Swing time

A day of many mood swings; lots of ups and downs. Tonight after dinner, got mopey and stressed, but Kam was soothing, and we got to talking about poi. Not the food; the ball on a string.

For those unfamiliar with the idea, it basically consists of a string with a ball (maybe tennis-ball-sized) at one end, and you swing it around and make pretty patterns. Oh, and usually you're swinging two of them at once (one from each hand), and if you know what you're doing, both of the balls are on fire. This is known as firespinning or firedancing.

Kam and Gerry had shown me some video clips and stills of the firespinners/firedancers at Burning Man last summer, and I thought it looked mighty cool, but I hadn't quite seen the appeal of actually doing it. K and G had both picked up practice poi (the kind that have a fuzzy ball with streamers at the end, with no actual fire involved), and K had a book and G had a video, but I didn't have any particular urge to start swinging them around my head.

But then at Hidden City Lori showed us her whip chain or maybe chain whip and let us try spinning it. I have no interest in martial arts, but it made pretty patterns, and I was really taken with the easy fluidity of the figure-8 pattern, alternating vertical circles on the left and right sides of the body.

And it occurred to me not much later that poi are basically the same thing only not so martial. And tonight I mentioned to Kam that I'd be curious to try out her practice poi at some point, if they were easily accessible. And she said she had them in her car. Along with the book.

So before she headed off to Santa Cruz, she showed me a couple of "easy" poi moves, and I tried it out. And then she left, and I came inside and tried working my way through the beginning of the book—my living-room ceiling is just high enough in one area to accommodate the poi.

And it's totally cool. My juggling experience gives me a good start on the basic coordination and idea of keeping objects spinning in rhythmic motion around me, but there's a continuous flow to it that I don't quite get with juggling (though passing juggling pins in a multiple-person pattern comes close). The figure-8s still feel really cool—rotational inertia!—and even cooler when there's two of them going on at once, though I'm not good enough yet to keep them from tangling fairly quickly when I try that. And the basic turn is astonishingly cool, both to watch (when Kam was demonstrating it) and to do: sort of a sideways-twisting double simultaneous 3D figure-8 that ends up with the poister having turned 180 degrees and with the poi spinning in the opposite direction from how they started out. I can do it with one poi (either left or right), turning in either direction, but when I try it with both at once I mostly get tangled. But I still found myself almost laughing with astonishment at the motion. I can feel how it's supposed to go; I think I could get reasonably good at it. At least at the basics.
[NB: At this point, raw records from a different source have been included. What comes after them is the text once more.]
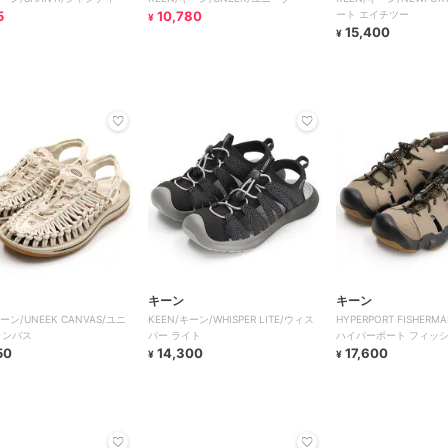
5
10,780
ート エイチツー
¥
15,400
¥
キーン
キーン
キーン/UNEEK CANVAS/ユニ
KEEN/キーン/WHISPER LITE/ウィス
HYPERPORT FISHERMA
ャンバス
パー ライト
ハイパーポート フィッシ
50
14,300
ザー
17,600
¥
¥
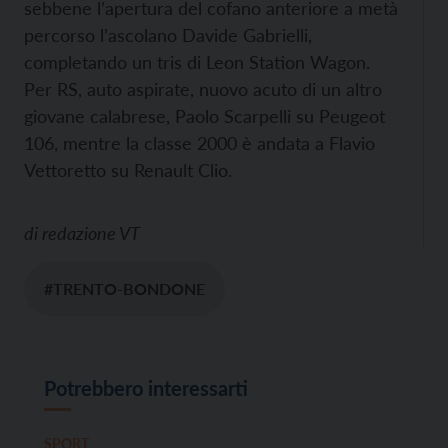
sebbene l’apertura del cofano anteriore a metà
percorso l’ascolano Davide Gabrielli,
completando un tris di Leon Station Wagon.
Per RS, auto aspirate, nuovo acuto di un altro
giovane calabrese, Paolo Scarpelli su Peugeot
106, mentre la classe 2000 è andata a Flavio
Vettoretto su Renault Clio.
di
redazione VT
#TRENTO-BONDONE
Potrebbero interessarti
SPORT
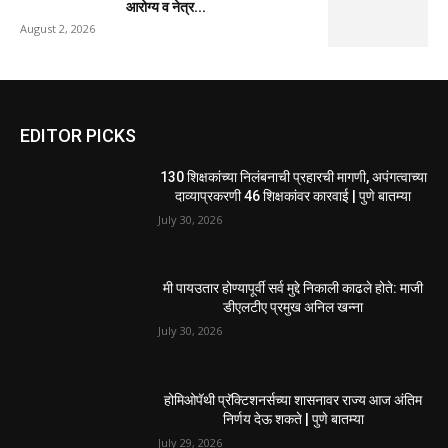
आरोग्य व नेत्र...
August 2, 2026
EDITOR PICKS
130 शिक्षकांच्या निलंबनाची प्रहारची मागणी, अपंगत्वाच्या
दाव्याप्रकरणी 46 शिक्षकांवर कारवाई | पुणे बातम्या
July 30, 2026
मी पायउतार होण्यापूर्वी सर्व मुद्दे निकाली काढले होते: माजी
डीएलटीए प्रमुख अनिल खन्ना
July 30, 2026
होमिओपॅथी प्रॅक्टिशनर्सच्या शासनावर राज्य आज अंतिम
निर्णय देऊ शकते | पुणे बातम्या
July 29, 2026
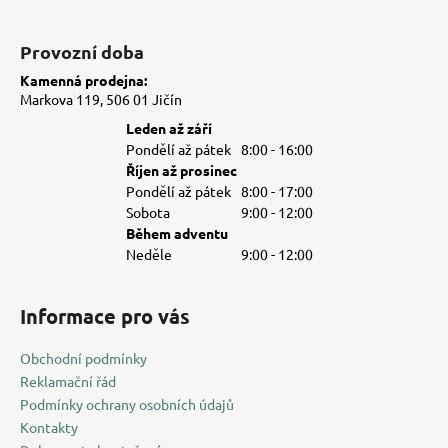
Provozní doba
Kamenná prodejna:
Markova 119, 506 01 Jičín
Leden až září
Pondělí až pátek
8:00 - 16:00
Říjen až prosinec
Pondělí až pátek
8:00 - 17:00
Sobota
9:00 - 12:00
Během adventu
Neděle
9:00 - 12:00
Informace pro vás
Obchodní podmínky
Reklamační řád
Podmínky ochrany osobních údajů
Kontakty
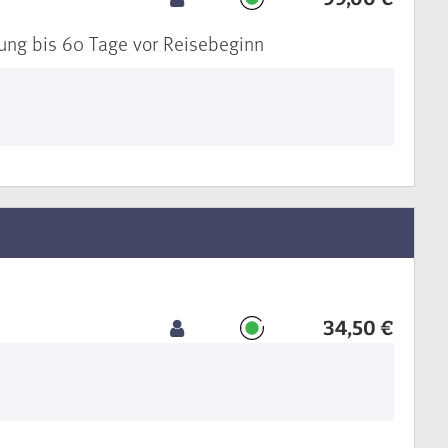
erung bis 60 Tage vor Reisebeginn
34,50 €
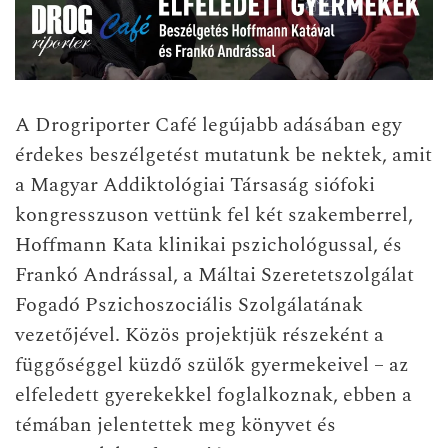
A Drogriporter Café legújabb adásában egy
érdekes beszélgetést mutatunk be nektek, amit
a Magyar Addiktológiai Társaság siófoki
kongresszuson vettünk fel két szakemberrel,
Hoffmann Kata klinikai pszichológussal, és
Frankó Andrással, a Máltai Szeretetszolgálat
Fogadó Pszichoszociális Szolgálatának
vezetőjével. Közös projektjük részeként a
függőséggel küzdő szülők gyermekeivel – az
elfeledett gyerekekkel foglalkoznak, ebben a
témában jelentettek meg könyvet és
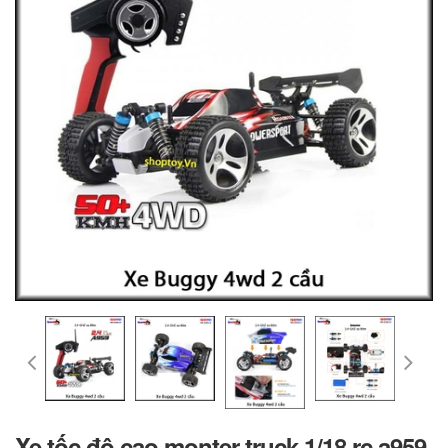
Xe tốc độ cao monter truck 1/18 rc a959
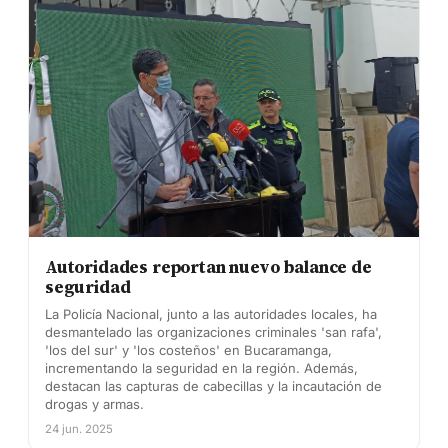
Autoridades reportan nuevo balance de
seguridad
La Policía Nacional, junto a las autoridades locales, ha
desmantelado las organizaciones criminales 'san rafa',
'los del sur' y 'los costeños' en Bucaramanga,
incrementando la seguridad en la región. Además,
destacan las capturas de cabecillas y la incautación de
drogas y armas.
24 jun. 2025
I still have no real desire to use fire poi, no matter how cool they look; I'm too timid, and timid is no way to be when you're whirling two heavy chains with fire at the ends of them around your body. (I tried juggling lit torches once, twelve years ago at Apple, and discovered that the WHOOSHing noise they make is loud and scary.) But I could really get into, say, glow-in-the-dark poi with streamers.
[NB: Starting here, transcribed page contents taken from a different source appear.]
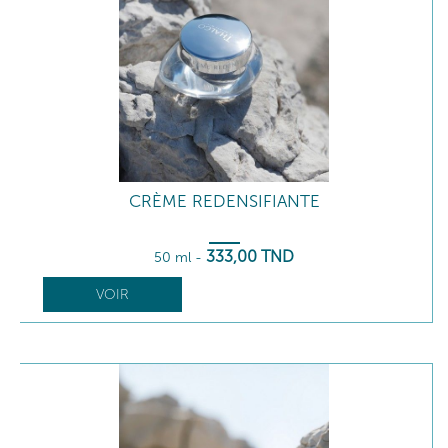
CRÈME REDENSIFIANTE
333
,00
TND
50 ml
-
VOIR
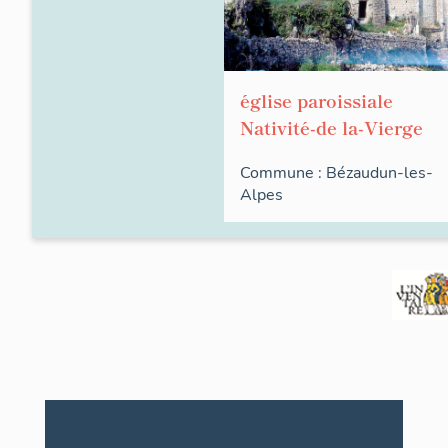
église paroissiale
Nativité-de la-Vierge
Commune :
Bézaudun-les-
Alpes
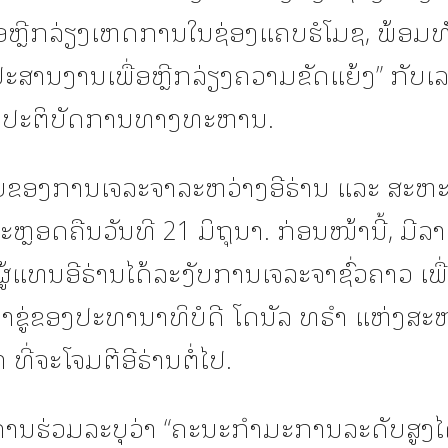
່ອຫຼີກລ່ຽງເຫດການໃນຊ່ອງແຄບຮໍໂມຊ, ພ້ອມທ
່ມປະສານງານເພື່ອຫຼີກລ່ຽງຄວາມຂັດແຍ້ງ” ກັບ
ດຕິປະຕິບັດການທາງທະຫານ.
ລັບຂອງການເຈລະຈາລະຫວ່າງອີຣ່ານ ແລະ ສະຫະລ
ຕະຫຼອດຄືນວັນທີ 21 ມິຖຸນາ. ກ່ອນໜ້ານີ້, ມີ
ູ້ແທນອີຣ່ານໄດ້ລະງັບການເຈລະຈາຊົ່ວຄາວ ເພື
ຳຂູ່ຂອງປະທານາທິບໍດີ ໂດນັລ ທຣຳ ແຫ່ງສະ
ທີ່ຈະໂຈມຕີອີຣ່ານຕໍ່ໄປ.
ານຮ່ວມລະບຸວ່າ “ຄະນະກຳມະການລະດັບສູງໄດ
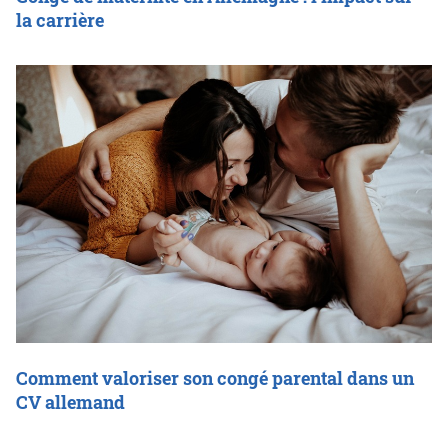
la carrière
Comment valoriser son congé parental dans un
CV allemand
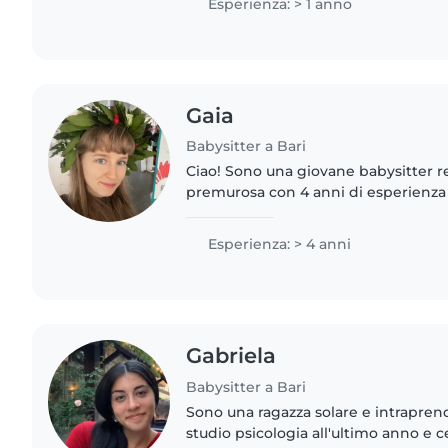
Esperienza: > 1 anno
Gaia
Babysitter a Bari
Ciao! Sono una giovane babysitter r
premurosa con 4 anni di esperienza
le età. Parlo italiano, inglese e cines
giocare..
Esperienza: > 4 anni
Gabriela
Babysitter a Bari
Sono una ragazza solare e intrapre
studio psicologia all'ultimo anno e 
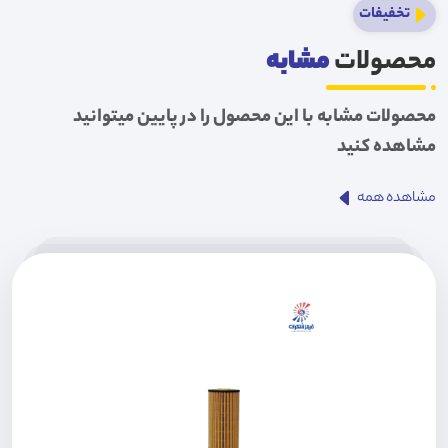
تخفیفات
محصولات
مشابه
محصولات مشابه با این محصول را در پایین میتوانید
مشاهده کنید
مشاهده همه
I was sleepy when I started, but now I'm all bouncy. Bounce bounce. Yay!

Thanks, Kam! I'll return your poi to you tomorrow.

3 Responses to “Swing time”

  1. joemorf

    That brings back memories! (Although the performance I saw did not involve fire.)

    ~j

    reply
  2. M. Hogarth

    This is a bizarre thing to read about when I’m developing divination staff-with-ribbon dance moves for the next Jokka story. 😉

    reply
  3. Jed

    Greg reminds me that Ling took photos of the chain-whip session. I had seen those (a bunch of good pix there), but had forgotten about them. Thanks, Greg!